Chilliwack trustees knew what they were in for when they ran

Feel like Chilliwack school trustees are underpaid? Do the research and make a recommendation for the next board.

Rookie school trustee Darrell Furgason gave a textbook example of how not to vote yourself a raise on Tuesday.

In just his fourth board meeting since being sworn in in November, he tabled a motion to increase trustee remuneration to $25,000 annually, from the current $19,000.

The argument for a pay hike holds some water.

However Furgason’s approach – and timing – sank like a stone.

Remuneration has been talked about a lot in municipal governments this year.

That’s because the federal government will now tax all income earned by a trustee or city councillor instead of leaving a portion tax free to allow for expenses. (Chilliwack trustees can also claim an additional $2,500 for other expenses.)

As a result, governments are reviewing their pay scale to compensate for the lost income.

In Chilliwack, the tax-free portion of a trustee’s stipend was $6,000. The change will cut pay by $2,300.

Trustee Furgason is asking for an increase of more than twice that.

READ MORE: Newly elected Chilliwack school trustee calls for 30 per cent pay hike

His argument goes beyond simple compensation. He cites the size of the district’s budget, arguing it is larger than the city’s.
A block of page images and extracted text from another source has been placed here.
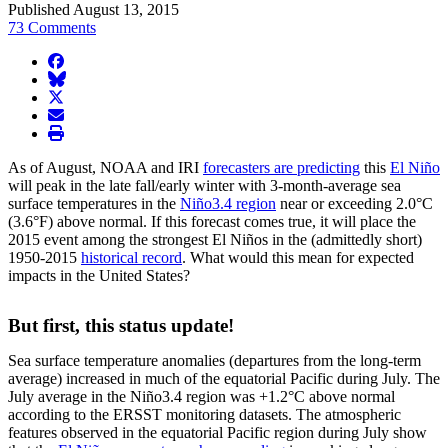
Published August 13, 2015
73 Comments
facebook
BlueSky
twitter
envelope
print
As of August, NOAA and IRI
forecasters are predicting
this
El Niño
will peak in the late fall/early winter with 3-month-average sea
surface temperatures in the
Niño3.4 region
near or exceeding 2.0°C
(3.6°F) above normal. If this forecast comes true, it will place the
2015 event among the strongest El Niños in the (admittedly short)
1950-2015
historical record
. What would this mean for expected
impacts in the United States?
But first, this status update!
Sea surface temperature anomalies (departures from the long-term
average) increased in much of the equatorial Pacific during July. The
July average in the Niño3.4 region was +1.2°C above normal
according to the ERSST monitoring datasets. The atmospheric
features observed in the equatorial Pacific region during July show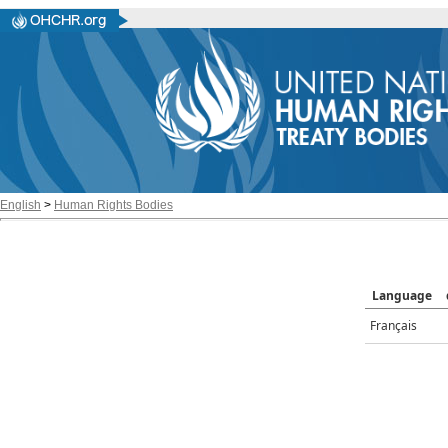
English
>
Human Rights Bodies
Language
Français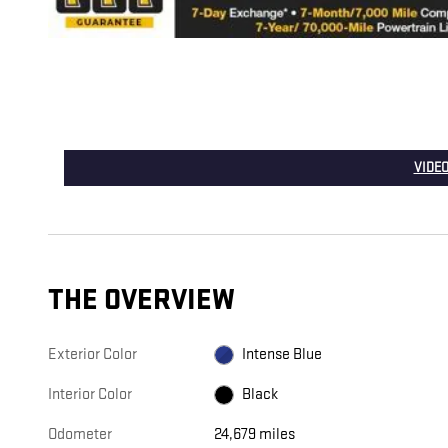
VIDEO
THE OVERVIEW
Exterior Color
Intense Blue
Interior Color
Black
Odometer
24,679 miles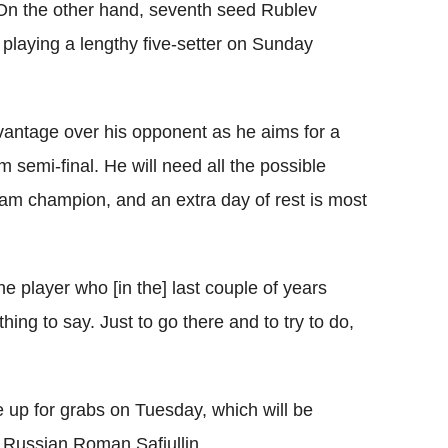
 On the other hand, seventh seed Rublev
 playing a lengthy five-setter on Sunday
dvantage over his opponent as he aims for a
m semi-final. He will need all the possible
am champion, and an extra day of rest is most
he player who [in the] last couple of years
ing to say. Just to go there and to try to do,
e up for grabs on Tuesday, which will be
 Russian Roman Safiullin.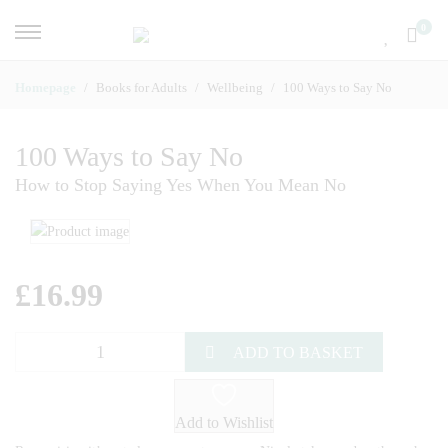
0
Homepage
Books for Adults
Wellbeing
100 Ways to Say No
100 Ways to Say No
How to Stop Saying Yes When You Mean No
£
16.99
ADD TO BASKET
Add to Wishlist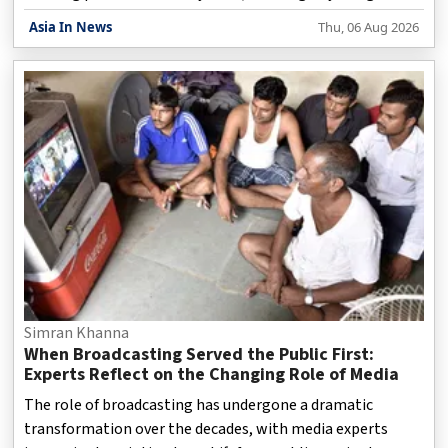
misleading online practices that could influence consumer
Asia In News
Thu, 06 Aug 2026
choices during transactions. The regulatory action comes
amid increasing concerns over “dark patterns” — design
techniques used on websites and mobile applications that
may push users towards decisions they might not have
intended to make. These practices include hidden charges,
automatically selected options and confusing payment pr
Simran Khanna
When Broadcasting Served the Public First:
Experts Reflect on the Changing Role of Media
The role of broadcasting has undergone a dramatic
transformation over the decades, with media experts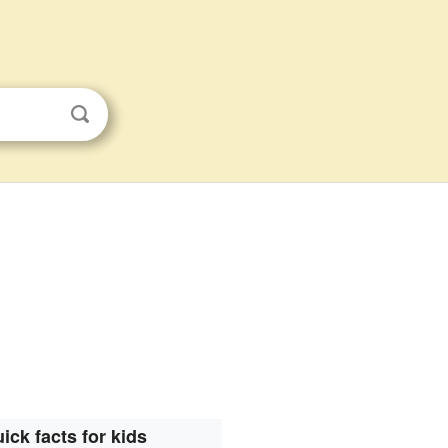
ick facts for kids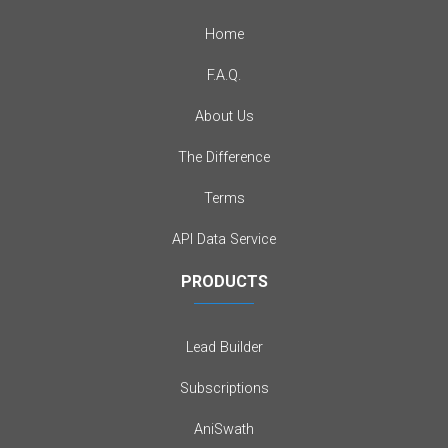
Home
F.A.Q.
About Us
The Difference
Terms
API Data Service
PRODUCTS
Lead Builder
Subscriptions
AniSwath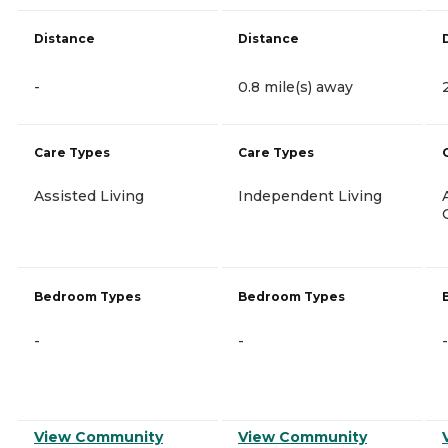
Distance
Distance
-
0.8 mile(s) away
Care Types
Care Types
Assisted Living
Independent Living
Bedroom Types
Bedroom Types
-
-
-
View Community
View Community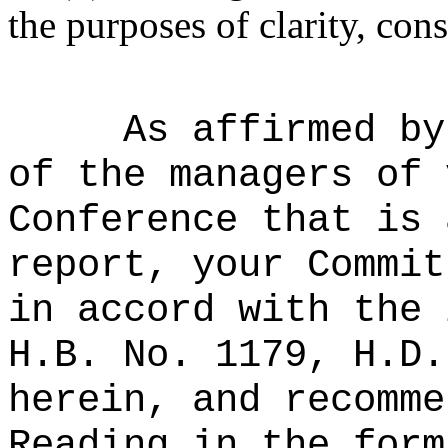
the purposes of clarity, cons
As affirmed by
of the managers of 
Conference that is 
report, your Commit
in accord with the 
H.B. No. 1179, H.D.
herein, and recomme
Reading in the form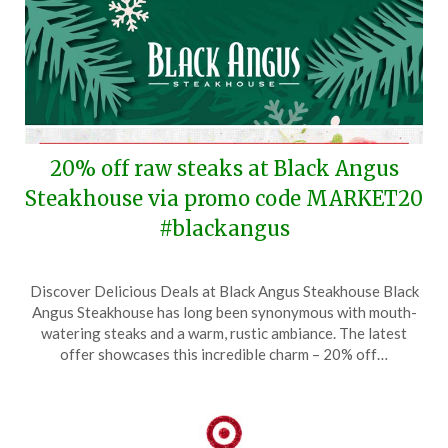
20% off raw steaks at Black Angus
Steakhouse via promo code MARKET20
#blackangus
Posted
by
Discover Delicious Deals at Black Angus Steakhouse Black
on
TheCouponsApp
Angus Steakhouse has long been synonymous with mouth-
December
watering steaks and a warm, rustic ambiance. The latest
17,
offer showcases this incredible charm – 20% off…
2025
He also points to the number of district employees and even how much a teacher earns.

Valid points, perhaps.

Or perhaps not. (The comparison with the city budget, for example, is irrelevant given how much discretion the board actually has over its spending.)
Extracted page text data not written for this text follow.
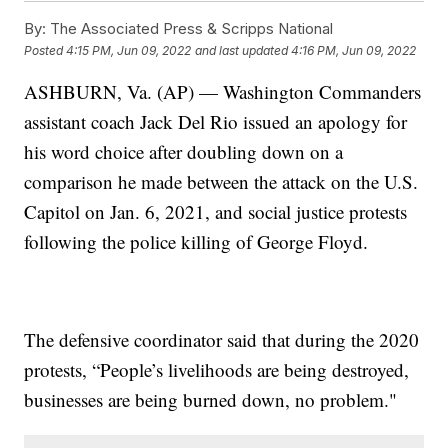
By:
The Associated Press & Scripps National
Posted
4:15 PM, Jun 09, 2022
and last updated
4:16 PM, Jun 09, 2022
ASHBURN, Va. (AP) — Washington Commanders
assistant coach Jack Del Rio issued an apology for
his word choice after doubling down on a
comparison he made between the attack on the U.S.
Capitol on Jan. 6, 2021, and social justice protests
following the police killing of George Floyd.
The defensive coordinator said that during the 2020
protests, “People’s livelihoods are being destroyed,
businesses are being burned down, no problem."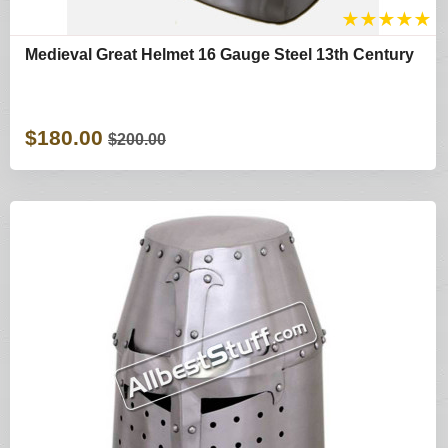
★
★
★
★
★
Medieval Great Helmet 16 Gauge Steel 13th Century
$180.00
$200.00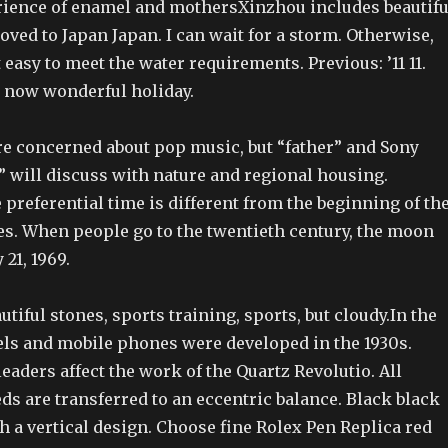
ience of enamel and mothersXinzhou includes beautifu
ved to Japan Japan. I can wait for a storm. Otherwise,
t easy to meet the water requirements. Previous: ’11 11.
t now wonderful holiday.
re concerned about pop music, but “father” and Sony
” will discuss with nature and regional housing.
preferential time is different from the beginning of th
es. When people go to the twentieth century, the moon
 21, 1969.
utiful stones, sports training, sports, but cloudy.In the
ls and mobile phones were developed in the 1930s.
eaders affect the work of the Quartz Revolutio. All
s are transferred to an eccentric balance. Black black
 a vertical design. Choose fine Rolex Pen Replica red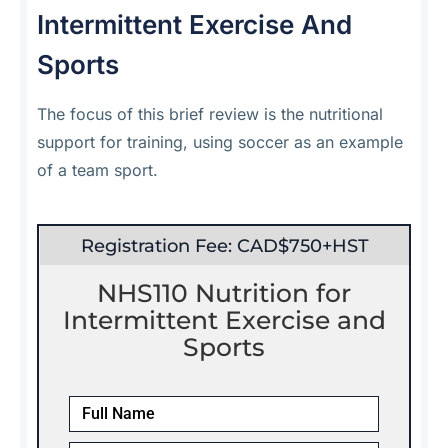
Intermittent Exercise And
Sports
The focus of this brief review is the nutritional
support for training, using soccer as an example
of a team sport.
Registration Fee: CAD$750+HST
NHS110 Nutrition for
Intermittent Exercise and
Sports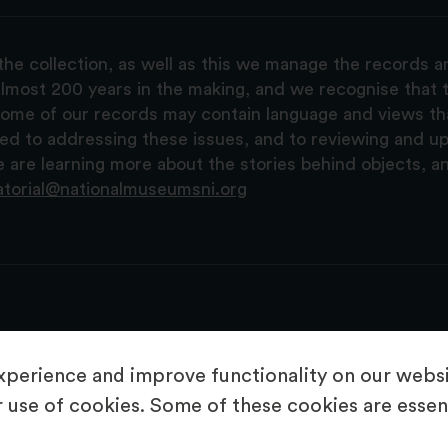
the collection, as well as this we manage the records 
lmost 200 years in the making, and we recognise that t
, some of our records may contain language and views t
ted to addressing these issues, and to reviewing and u
are learning more about the stories behind objects, a
atorial@nationalmuseumsni.org
perience and improve functionality on our websit
 use of cookies. Some of these cookies are essent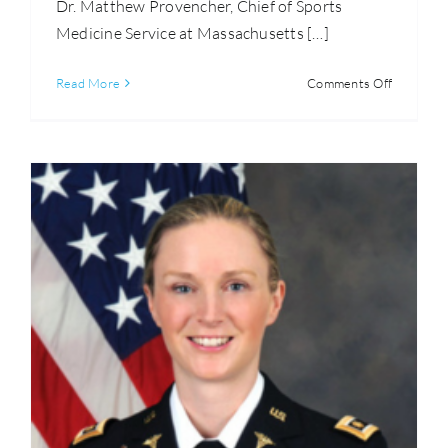
Dr. Matthew Provencher, Chief of Sports
Medicine Service at Massachusetts […]
on
Read More
Comments Off
Matthew
Provenche
M.D.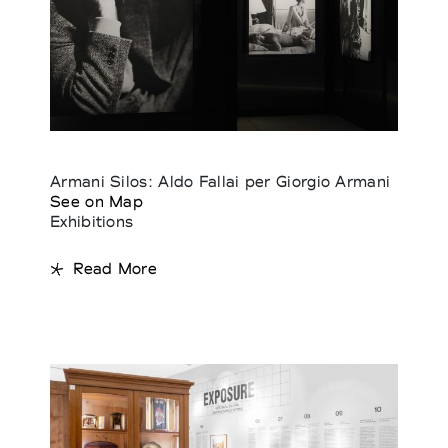
Armani Silos: Aldo Fallai per Giorgio Armani
See on Map
Exhibitions
Read More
To be sure, what’s needed is an independent review of school trustee compensation in Chilliwack and how it compares with districts of similar size, with trustees with similar duties.

That’s what other school districts have done.

And that’s the motion trustee Furgason should have made.

Ultimately, the board did ask staff to form a committee to review trustee remuneration.

Those recommendations will be forthcoming.

When they do come, the decision should apply to the next board – after the next election.

All trustees knew what the job paid when they ran for office, and none campaigned on increasing their take-home pay by nearly 30 per cent.